Wet soil conditions and delayed field work have prompted questions on how late alfalfa or clover/grass seedings can be made.  The typical spring planting window is April through early May for NNY.  Early June is not an ideal time to establish new seedings.  The warm soil temperatures and hot weather will bring on large flushes of annual weeds, putting the new forage seedlings at a disadvantage. Consider shifting seedings to early August.  In the meantime if you need tonnage you can put in an annual crop after hay is harvested.

If oats are used as a companion crop, their rate of seeding should be reduced to half of normal (or even eliminated) with May seedings.

When is it Time to Stop Planting Corn Altogether?

Effect on yeild of delayed planting of corn by hybrid maturityHere is a graph showing the effect on yield of delayed planting according to hybrid maturity.  Unfortunately I don’t think there is enough seed available for many farms to be able to switch out their longer season hybrids for short ones at this point.  While it is important to keep hybrid maturity in mind, there are a number of other factors you need to consider for your farm.  Here are a few of the considerations that may apply:

  • Hybrid Maturity you ordered/have on hand
  • Forage Inventories
  • Ability to store and segregate different forages
  • Capacity/ability of your landbase

Excerpt from: 2011 Cornell Guide For Integrated Field Crop Management
To achieve the full yield potential of an early planting date, full-season hybrids (hybrids that match the growing degree days in a region) are necessary.
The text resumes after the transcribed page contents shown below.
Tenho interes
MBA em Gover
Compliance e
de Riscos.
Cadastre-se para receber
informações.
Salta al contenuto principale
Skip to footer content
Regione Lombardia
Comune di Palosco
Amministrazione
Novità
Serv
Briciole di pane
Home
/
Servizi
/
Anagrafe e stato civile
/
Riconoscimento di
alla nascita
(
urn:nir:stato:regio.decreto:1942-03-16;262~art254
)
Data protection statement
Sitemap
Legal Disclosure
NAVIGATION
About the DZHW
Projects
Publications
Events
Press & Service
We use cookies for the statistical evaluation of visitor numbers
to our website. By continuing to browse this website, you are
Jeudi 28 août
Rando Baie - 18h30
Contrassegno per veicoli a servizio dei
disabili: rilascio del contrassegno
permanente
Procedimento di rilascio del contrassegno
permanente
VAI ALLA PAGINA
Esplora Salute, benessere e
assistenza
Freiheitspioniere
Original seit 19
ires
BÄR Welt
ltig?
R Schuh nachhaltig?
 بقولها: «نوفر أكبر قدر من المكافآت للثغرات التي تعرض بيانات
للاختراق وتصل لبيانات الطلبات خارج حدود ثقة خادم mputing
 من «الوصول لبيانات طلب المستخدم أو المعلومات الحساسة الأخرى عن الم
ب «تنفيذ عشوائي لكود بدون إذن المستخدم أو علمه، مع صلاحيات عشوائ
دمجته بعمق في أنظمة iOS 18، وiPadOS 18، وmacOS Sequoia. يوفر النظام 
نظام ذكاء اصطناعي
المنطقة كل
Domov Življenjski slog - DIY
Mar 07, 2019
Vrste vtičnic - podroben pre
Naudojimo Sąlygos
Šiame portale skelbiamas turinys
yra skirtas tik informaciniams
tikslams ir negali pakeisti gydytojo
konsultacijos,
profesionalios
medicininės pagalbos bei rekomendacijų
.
After the first or second week of May, however, the yield potential of full-season hybrids decreases appreciably. Furthermore, full-season hybrids may not mature in the fall if planted after the second week of May. Therefore, for grain production, full-season hybrids should be planted only in late April or the first 10 days of May. For silage production, full-season hybrids can be planted until mid-May. The majority of corn acreage should be planted to medium-season hybrids (200 growing degree days less than the growing degree days in a region). If planting must be delayed until late May or early June, early-season hybrids are recommended.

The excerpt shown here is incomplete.